The Florida Lottery defended a long-term contract for ticket sales in a Tallahassee courtroom Thursday, pushing back at a House lawsuit contending the agency had overstepped its authority.
Attorney Barry Richard, an outside lawyer representing the lottery, told Leon County Circuit Court Judge Karen Gievers the state agency did nothing wrong in signing the contract with IGT Global Solutions Corp.
The House argues the agreement illegally obligates the Legislature to spend money that it hasn’t yet agreed to shell out.
Richard said the contract, like many signed by state agencies, specifically says the money due to IGT will only be spent if the Legislature sets the funds aside in the state budget.

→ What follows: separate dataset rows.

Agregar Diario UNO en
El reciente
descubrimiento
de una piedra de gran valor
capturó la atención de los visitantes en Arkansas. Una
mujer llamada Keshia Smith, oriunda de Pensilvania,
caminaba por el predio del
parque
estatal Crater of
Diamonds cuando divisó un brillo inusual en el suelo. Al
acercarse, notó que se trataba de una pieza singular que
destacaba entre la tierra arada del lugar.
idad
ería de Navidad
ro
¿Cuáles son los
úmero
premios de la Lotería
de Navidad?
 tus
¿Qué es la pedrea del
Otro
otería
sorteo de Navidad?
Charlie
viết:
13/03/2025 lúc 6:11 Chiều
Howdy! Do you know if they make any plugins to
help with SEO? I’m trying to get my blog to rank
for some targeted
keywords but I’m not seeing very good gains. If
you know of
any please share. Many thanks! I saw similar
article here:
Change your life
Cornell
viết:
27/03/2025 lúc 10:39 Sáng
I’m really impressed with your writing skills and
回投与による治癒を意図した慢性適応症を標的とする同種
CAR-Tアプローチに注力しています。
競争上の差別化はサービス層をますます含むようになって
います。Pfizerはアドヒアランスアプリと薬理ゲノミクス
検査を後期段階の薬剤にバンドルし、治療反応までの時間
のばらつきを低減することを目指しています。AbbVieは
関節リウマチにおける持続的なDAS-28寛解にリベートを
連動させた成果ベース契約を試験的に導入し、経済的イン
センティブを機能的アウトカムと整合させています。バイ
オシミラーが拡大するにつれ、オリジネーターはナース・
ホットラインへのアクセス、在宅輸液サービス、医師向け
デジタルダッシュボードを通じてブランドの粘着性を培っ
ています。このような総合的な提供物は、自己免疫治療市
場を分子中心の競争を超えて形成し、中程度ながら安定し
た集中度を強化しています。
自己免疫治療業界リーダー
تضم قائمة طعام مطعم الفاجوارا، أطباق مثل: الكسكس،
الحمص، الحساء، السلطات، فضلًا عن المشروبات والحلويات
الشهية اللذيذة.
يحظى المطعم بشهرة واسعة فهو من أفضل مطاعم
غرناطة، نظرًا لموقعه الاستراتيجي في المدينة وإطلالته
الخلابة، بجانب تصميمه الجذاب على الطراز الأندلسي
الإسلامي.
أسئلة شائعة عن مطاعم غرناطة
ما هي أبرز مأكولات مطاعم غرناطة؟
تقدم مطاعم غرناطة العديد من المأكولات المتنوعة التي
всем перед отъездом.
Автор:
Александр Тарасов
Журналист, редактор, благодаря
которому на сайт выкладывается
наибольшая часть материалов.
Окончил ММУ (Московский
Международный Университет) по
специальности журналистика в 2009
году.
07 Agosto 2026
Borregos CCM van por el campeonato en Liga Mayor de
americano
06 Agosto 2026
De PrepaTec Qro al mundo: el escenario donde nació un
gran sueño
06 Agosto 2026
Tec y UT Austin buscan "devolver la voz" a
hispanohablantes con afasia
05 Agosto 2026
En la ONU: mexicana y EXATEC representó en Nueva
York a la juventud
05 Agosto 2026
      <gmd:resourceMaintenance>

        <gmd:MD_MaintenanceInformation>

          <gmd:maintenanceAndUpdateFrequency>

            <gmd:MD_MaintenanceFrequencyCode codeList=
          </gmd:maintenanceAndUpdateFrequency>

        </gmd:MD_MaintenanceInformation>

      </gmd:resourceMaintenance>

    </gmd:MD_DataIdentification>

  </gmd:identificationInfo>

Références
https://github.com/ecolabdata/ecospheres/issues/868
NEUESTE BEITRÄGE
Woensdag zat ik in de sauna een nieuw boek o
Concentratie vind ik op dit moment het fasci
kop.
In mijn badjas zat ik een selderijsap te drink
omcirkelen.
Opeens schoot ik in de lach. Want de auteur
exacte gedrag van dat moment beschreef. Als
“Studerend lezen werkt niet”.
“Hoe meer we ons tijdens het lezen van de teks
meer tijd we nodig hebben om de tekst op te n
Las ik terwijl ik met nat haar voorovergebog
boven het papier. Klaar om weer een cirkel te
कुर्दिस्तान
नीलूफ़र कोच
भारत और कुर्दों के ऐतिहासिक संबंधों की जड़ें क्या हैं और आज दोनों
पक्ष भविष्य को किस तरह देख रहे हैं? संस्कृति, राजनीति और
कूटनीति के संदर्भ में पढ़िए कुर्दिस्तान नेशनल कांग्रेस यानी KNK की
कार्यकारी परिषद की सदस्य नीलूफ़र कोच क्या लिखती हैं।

“This contract does not contract to spend any monies in excess of the amount appropriated because it says that no monies will be spent unless they are appropriated by the Legislature,” he said.

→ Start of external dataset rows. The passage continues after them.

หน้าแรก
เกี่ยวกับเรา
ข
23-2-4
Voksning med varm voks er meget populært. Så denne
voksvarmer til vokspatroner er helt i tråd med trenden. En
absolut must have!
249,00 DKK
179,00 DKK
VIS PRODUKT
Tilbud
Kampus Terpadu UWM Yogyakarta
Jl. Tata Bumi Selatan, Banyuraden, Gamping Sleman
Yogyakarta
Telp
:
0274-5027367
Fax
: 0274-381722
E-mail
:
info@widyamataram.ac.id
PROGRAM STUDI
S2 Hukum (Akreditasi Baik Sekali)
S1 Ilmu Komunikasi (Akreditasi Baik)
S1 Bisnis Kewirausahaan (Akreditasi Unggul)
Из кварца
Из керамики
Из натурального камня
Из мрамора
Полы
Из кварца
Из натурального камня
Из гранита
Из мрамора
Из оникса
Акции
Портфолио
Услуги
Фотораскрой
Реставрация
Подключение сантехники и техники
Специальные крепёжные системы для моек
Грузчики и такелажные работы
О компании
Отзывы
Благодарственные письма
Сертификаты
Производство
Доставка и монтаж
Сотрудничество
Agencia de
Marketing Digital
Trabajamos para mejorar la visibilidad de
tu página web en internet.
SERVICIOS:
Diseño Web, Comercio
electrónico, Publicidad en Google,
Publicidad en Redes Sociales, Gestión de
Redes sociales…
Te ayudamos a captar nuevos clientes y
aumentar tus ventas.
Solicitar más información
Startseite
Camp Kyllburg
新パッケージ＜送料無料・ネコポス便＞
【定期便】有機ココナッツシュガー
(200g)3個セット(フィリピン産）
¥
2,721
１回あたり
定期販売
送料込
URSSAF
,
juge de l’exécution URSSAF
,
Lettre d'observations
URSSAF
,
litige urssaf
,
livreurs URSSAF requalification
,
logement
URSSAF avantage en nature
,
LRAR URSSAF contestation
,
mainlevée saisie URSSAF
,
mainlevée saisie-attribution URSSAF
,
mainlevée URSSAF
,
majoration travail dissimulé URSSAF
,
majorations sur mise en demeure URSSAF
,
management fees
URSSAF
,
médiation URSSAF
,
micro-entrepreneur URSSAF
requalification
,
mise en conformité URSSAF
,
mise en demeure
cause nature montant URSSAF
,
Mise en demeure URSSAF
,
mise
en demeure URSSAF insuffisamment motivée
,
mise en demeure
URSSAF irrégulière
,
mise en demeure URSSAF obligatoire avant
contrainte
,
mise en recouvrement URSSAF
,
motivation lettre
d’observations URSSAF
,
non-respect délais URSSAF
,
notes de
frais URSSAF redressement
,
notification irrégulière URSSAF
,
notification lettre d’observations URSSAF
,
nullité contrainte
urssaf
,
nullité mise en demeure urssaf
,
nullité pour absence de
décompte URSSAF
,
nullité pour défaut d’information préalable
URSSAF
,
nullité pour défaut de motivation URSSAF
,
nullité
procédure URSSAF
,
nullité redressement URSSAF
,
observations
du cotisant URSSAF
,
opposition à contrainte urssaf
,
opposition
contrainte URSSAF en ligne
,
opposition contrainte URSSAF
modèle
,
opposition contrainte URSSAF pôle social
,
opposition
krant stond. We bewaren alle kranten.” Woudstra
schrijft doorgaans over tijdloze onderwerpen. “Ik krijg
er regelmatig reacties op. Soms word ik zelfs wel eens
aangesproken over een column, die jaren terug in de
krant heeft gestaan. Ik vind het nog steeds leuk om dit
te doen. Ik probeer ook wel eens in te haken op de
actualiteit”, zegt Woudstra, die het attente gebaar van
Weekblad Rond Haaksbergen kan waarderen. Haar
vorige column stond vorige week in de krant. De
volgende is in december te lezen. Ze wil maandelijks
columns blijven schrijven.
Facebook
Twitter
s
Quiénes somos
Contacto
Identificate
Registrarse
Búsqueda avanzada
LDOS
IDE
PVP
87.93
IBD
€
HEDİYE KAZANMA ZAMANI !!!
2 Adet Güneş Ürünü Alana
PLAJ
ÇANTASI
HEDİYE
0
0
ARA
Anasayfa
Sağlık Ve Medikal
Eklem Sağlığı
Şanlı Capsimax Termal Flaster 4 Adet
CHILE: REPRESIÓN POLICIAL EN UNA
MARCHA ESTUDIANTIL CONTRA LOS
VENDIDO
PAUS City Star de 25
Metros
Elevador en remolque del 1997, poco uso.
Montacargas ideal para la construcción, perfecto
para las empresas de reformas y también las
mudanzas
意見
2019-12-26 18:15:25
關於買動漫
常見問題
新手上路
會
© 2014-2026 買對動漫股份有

Gievers set another hearing in the case for March 6, the day before the 2017 legislative session begins, with an eye toward getting key witnesses on the stand before lawmakers convene.
After the hearing, Richard told reporters he was perplexed by the lawsuit. He said by signing a multiyear contract, the lottery had actually saved the state money.
“I’m at a loss to understand why we’re doing this,” he said.
But House Speaker Richard Corcoran, one of the main critics of the deal, said the agency’s defense of the contract wasn’t good enough.
“I don’t think they have the right to even do that,” Corcoran, R-Land O’Lakes, said during a news conference Thursday afternoon.
“Agency heads don’t have the right to go around and enter into all kinds of contracts beyond the appropriation authority given to them by the Legislature simply by having a line that says, `if we get approval,’” he said.
The dispute revolves in part around a section of state law requiring that any long-term deal by an agency include the phrase: “The State of Florida’s performance and obligation to pay under this contract is contingent upon an annual appropriation by the Legislature.”
However, the language doesn’t specifically address what happens if the contract calls for the state to spend more money than the Legislature has set aside for a given purpose in any prior year, a key part of the House’s argument against the case.
Lottery Secretary Tom Delacenserie signed the contract with IGT in September. The pact initially ran until 2028 and was essentially immediately extended to 2031 under an option.
The deal also changed the way in which the vendor was paid. In the past, the lottery has paid a fixed amount to deploy and administer each machine.
Under the new deal, IGT will get a slice of the sales of tickets, machines and other services.
Based on projected sales, that would boost the amount the lottery needs to pay for the contract by $12.9 million in the budget year that begins July 1, according to the House.
The House says state law requires an agency to receive permission from the Legislature before signing a contract that would spend more money in an area of the budget — even in future years — than lawmakers have already allocated for that area.
But Thursday, Richard told Gievers the House’s argument would actually infringe on the agency’s right to make contracts, under the separation of powers doctrine.
“What the Legislature cannot do is to decree that it must approve every contract,” he said. “Because that places the Legislature in the position of performing a quintessential function of the executive branch.”
The legal fight over the lottery has played into a wider feud between Corcoran and Gov. Rick Scott. Last week, a spokeswoman for Scott responded to the suit by calling the speaker “a trial lawyer” — an epithet in Republican politics.